Mónica García mete a los pacientes, de manera unilateral, en medio del conflicto médico
La última ocurrencia de la ministra de Sanidad, Mónica García, para tratar de "solucionar" el conflicto médico por el Estatuto Marco le ha vuelto a salir rana. García, que lleva toda la semana haciendo campaña sobre sus esfuerzos y los de su equipo para "poner fin a los paros", vendiendo que "la voluntad de acuerdo con el Comité de Huelga médico es amplia y transversal" y mandando el mensaje a los sindicatos médicos de que, si no se desbloquea el conflicto es, básicamente, por su culpa, ha informado hoy a las organizaciones sindicales de que ha convocado "como observadores independientes" a representantes de la Plataforma de Organizaciones de Pacientes (PoP) para la reunión del próximo martes 7 de abril.
El lunes, el Comité de Huelga recibió un email, al que ha tenido acceso LA RAZÓN, desde la dirección general de Ordenación Profesional, que lidera Miguel Ángel Mañez, en el que se le informaba de que, "siguiendo con las directrices acordadas en el Consejo Interterritorial del Sistema Nacional de Salud (Cisns)" el Ministerio de Sanidad proponía "la participación de dos organizaciones de pacientes como mediadores para realizar funciones de observadores independientes" en el marco del proceso negociador. Las dos organizaciones eran el Foro Español de Pacientes (FEP) y la Plataforma de Organizaciones de Pacientes (PoP).
La primera sorpresa del comité fue la referencia al consenso en el Cisns, cuando la idea de proponer a los pacientes como mediadores había sido una iniciativa puntual de dos consejeros de Sanidad (de País Vasco y Canarias) -que iniciamente fue rechazada por la ministra- y no había sido ni votada ni aceptada por el resto de autonomías en la reunión del pasado viernes. Es más, tanto la Comunidad de Madrid como Extremadura han dirigido esta semana sendas cartas a Mónica García para rechazar la intermediación de los pacientes en el proceso de negociación con la profesión médica.
La segunda, que Sanidad impusiera esta mediación de manera unilateral, rompiendo el compromiso de que la entidad u organización elegida lo fuera de manera consensuada por las partes. Y, la tercera y más importante, que el Ministerio centrara su atención en este recurso de la mediación sin atender los asuntos esenciales que el comité les había pedido para esta segunda reunión después de meses sin contacto, es decir, documentación y propuestas reales.

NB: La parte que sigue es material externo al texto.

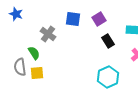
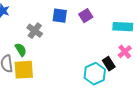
black rectangle: (108, 41) -> (109, 64), moved
yellow square: (37, 73) -> (24, 70), size x1.5

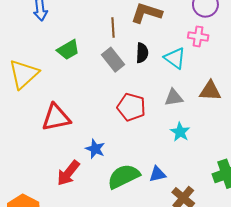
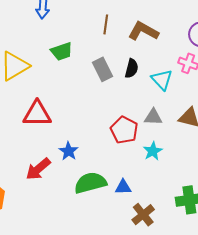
brown line: (113, 28) -> (106, 24), moved
red pentagon: (131, 107) -> (124, 130), moved

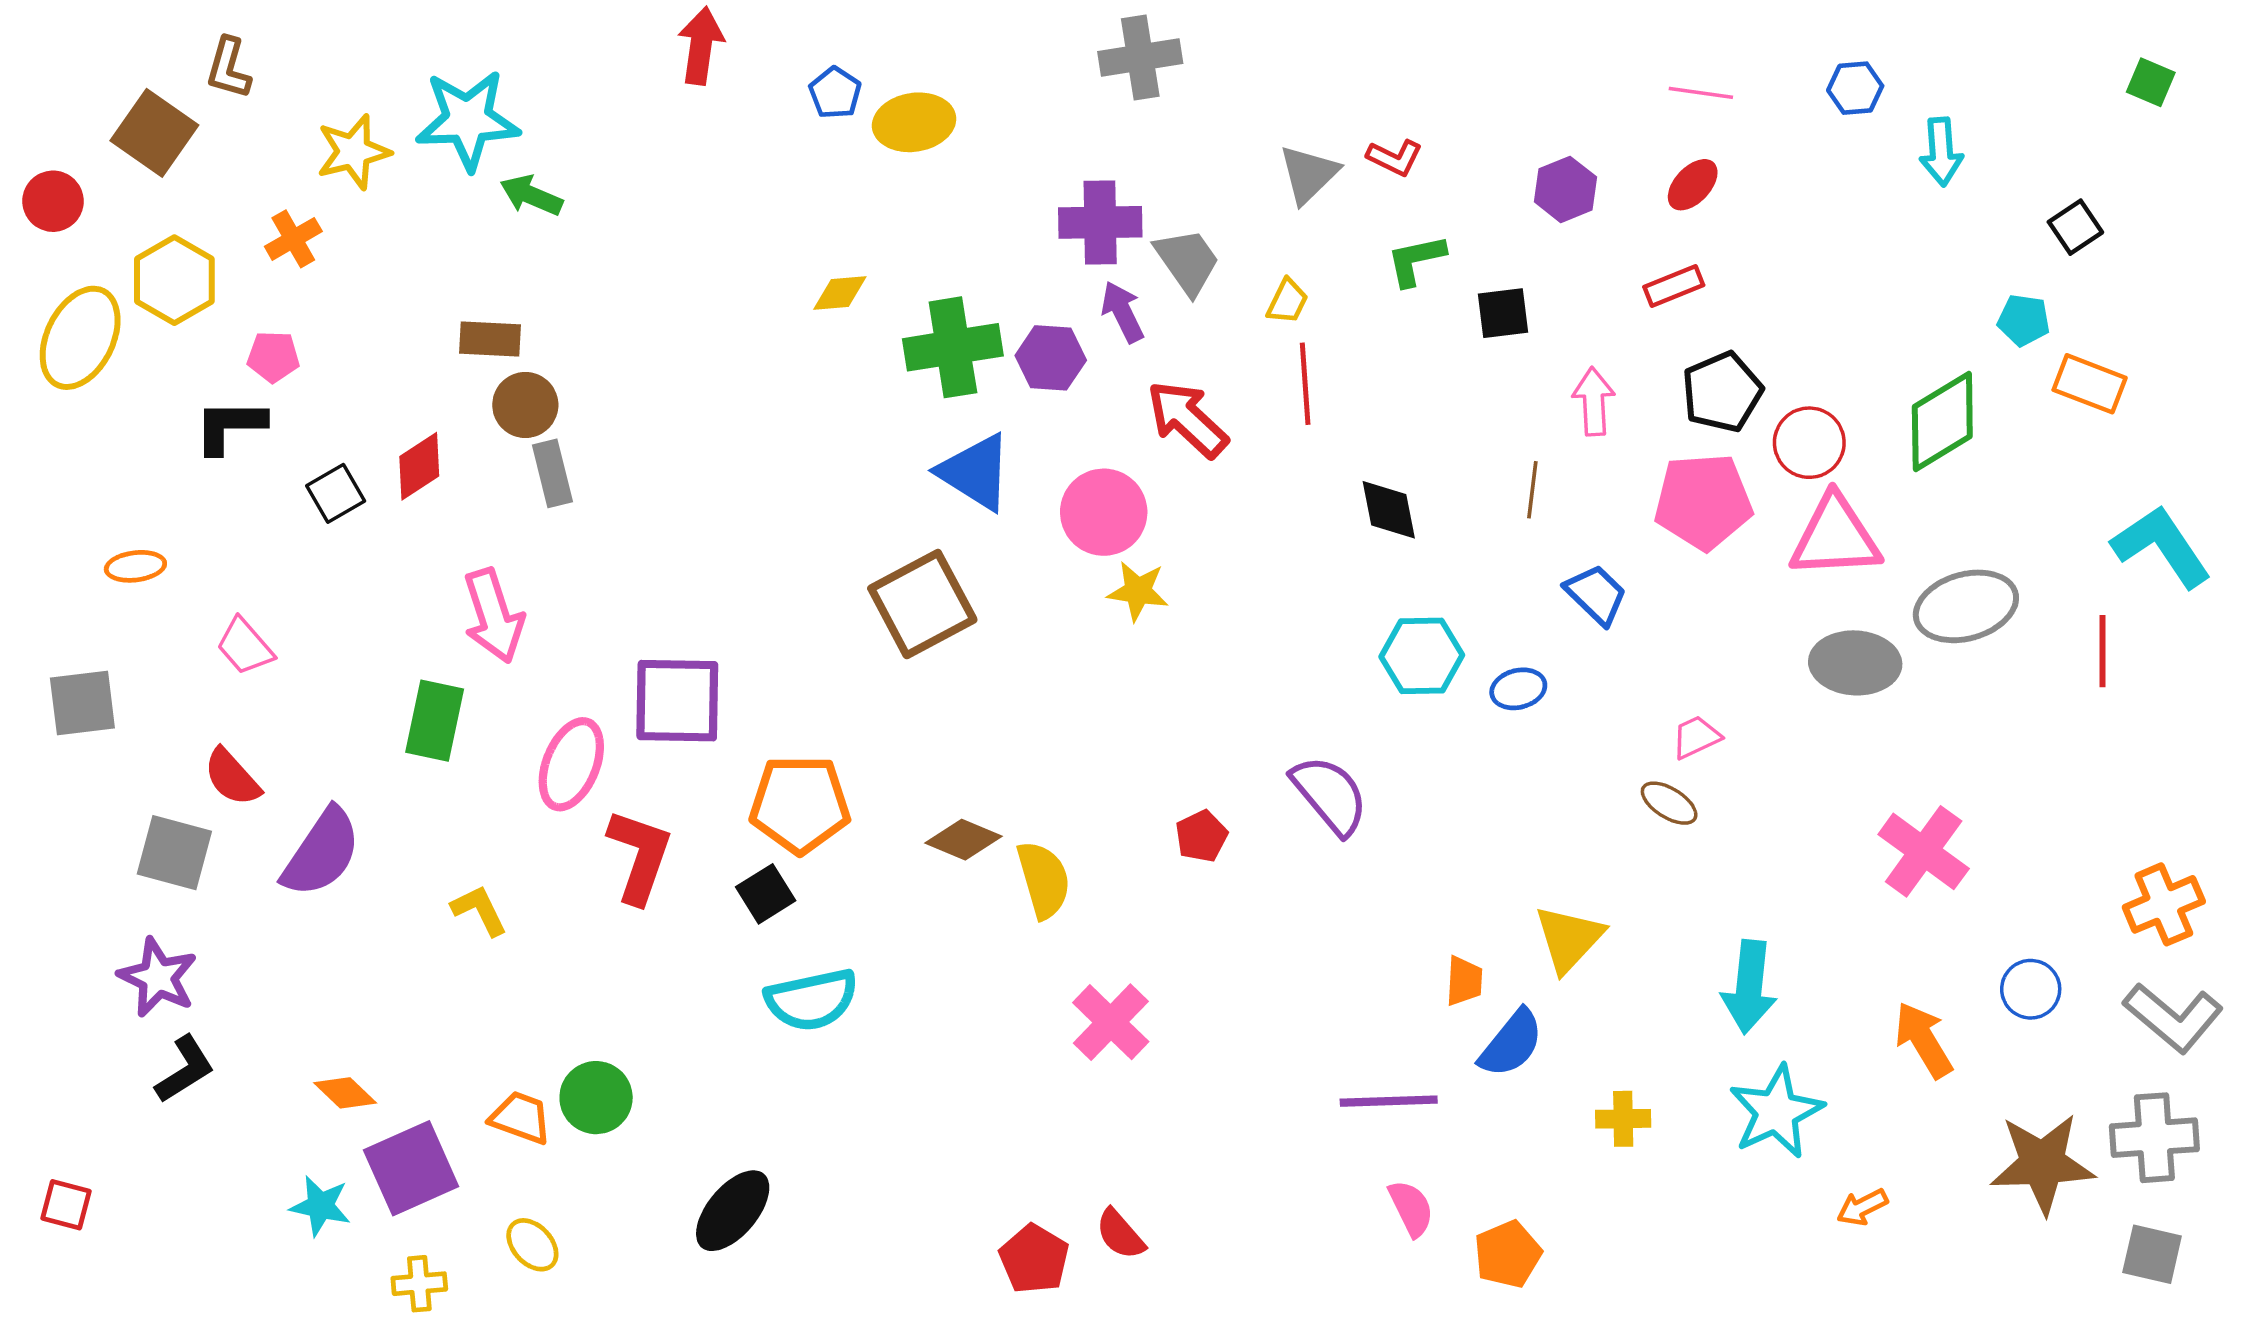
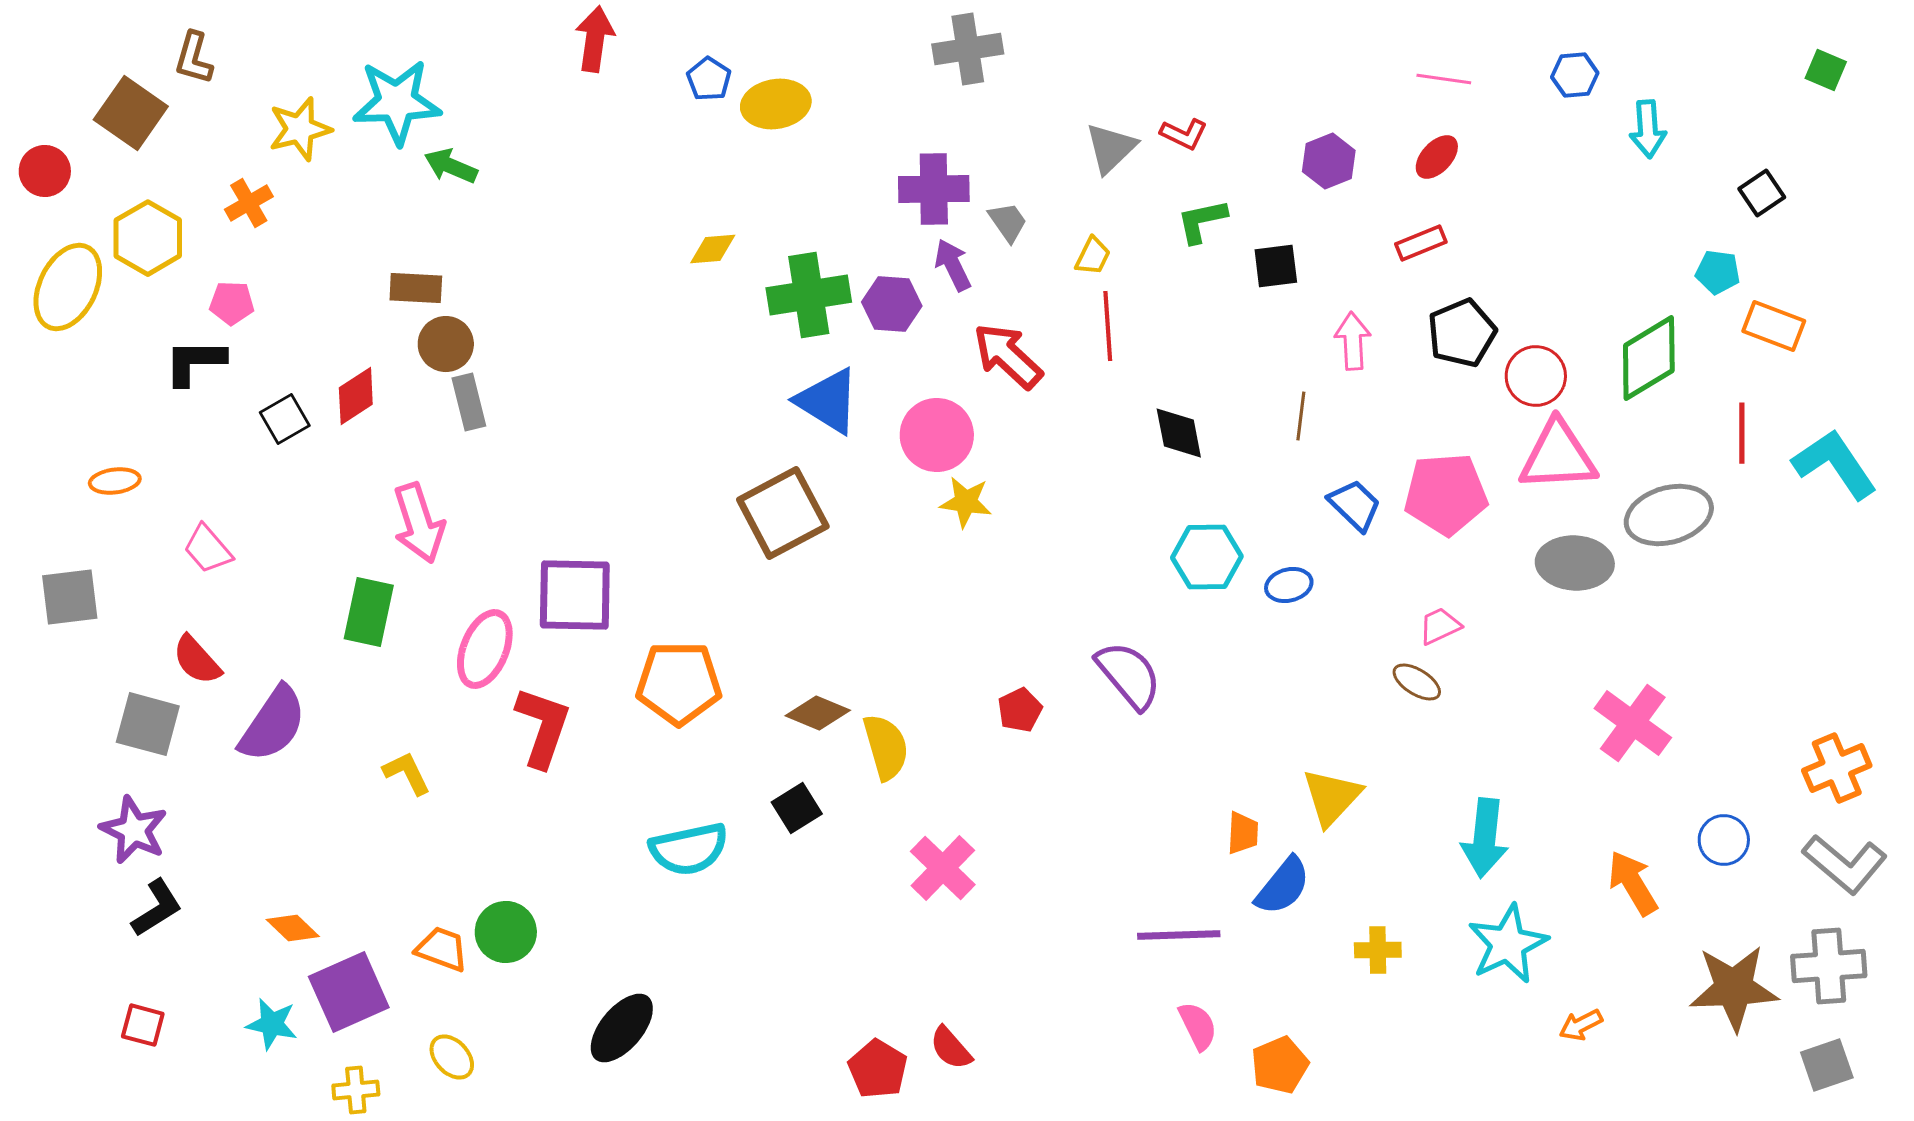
gray trapezoid: (1187, 261) -> (1008, 222), size x0.7
pink pentagon: (1703, 502) -> (1446, 494), moved
red line: (2103, 651) -> (1742, 433), moved
black square: (766, 894) -> (797, 808), moved
red square: (66, 1205) -> (143, 1025), moved
gray square: (2152, 1254) -> (1827, 1065), turned -32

Por ello, como ha podido saber este periódico, desde el comité han respondido oficialmente al Ministerio de Mónica García solicitando un aplazamiento de la reunión, "al no haberse dispuesto hasta la fecha de la documentación necesaria para su adecuada preparación por la parte social". Además, las organizaciones que lo integran han puntualizado que "cualquier asistente invitado a participar en las reuniones, ajeno al Ministerio y al Comité de Huelga, deberá ser consensuado previamente por ambas partes".
¿Por qué la PoP y no otras?
Entre el lunes y hoy, Sanidad se ha decantado por la PoP como "observador independiente" en el proceso de negociación, eliminando al Foro de la ecuación. El movimiento se entiende mejor si se analiza junto a estos dos hechos. El pasado jueves, un día antes del pleno del Cisns, la presidenta de la PoP, Carina Escobar, declaraba frente al Ministerio de Sanidad que los pacientes estaban "padeciendo esta huelga desde la confusión, sin entender por qué el Estatuto Marco no es suficiente para nuestros médicos". "Pedimos que se establezcan vías de diálogo constructivo y que no pasen por más vías de huelga", señalaba. Asimismo, la representate se ponía a disposición de las partes para ayudar a desbloquear la situación.
Por su parte, el presidente del FEP, Andoni Lorenzo Garmendia, publicó el domingo en sus redes sociales una reflexión sobre la "inquietud" que le producía "la propuesta de la Consejería de Salud del país vasco (PNV) de delegar la mediación de un conflicto laboral en una organización de pacientes". Entre otros aspectos, destacaba que "una negociación laboral es un proceso de alta complejidad que exige expertos en derecho y relaciones de trabajo. Delegar esta responsabilidad en una asociación de pacientes, cuya misión es asistencial y no jurídica, genera una incertidumbre innecesaria. No se puede situar en el centro de un conflicto al perjudicado por él. Dónde está su independencia. El paciente es el centro y la razón del sistema, el fin propio de la resolución de este conflicto".
La pregunta de por qué Sanidad se ha decantado por la PoP se responde sola.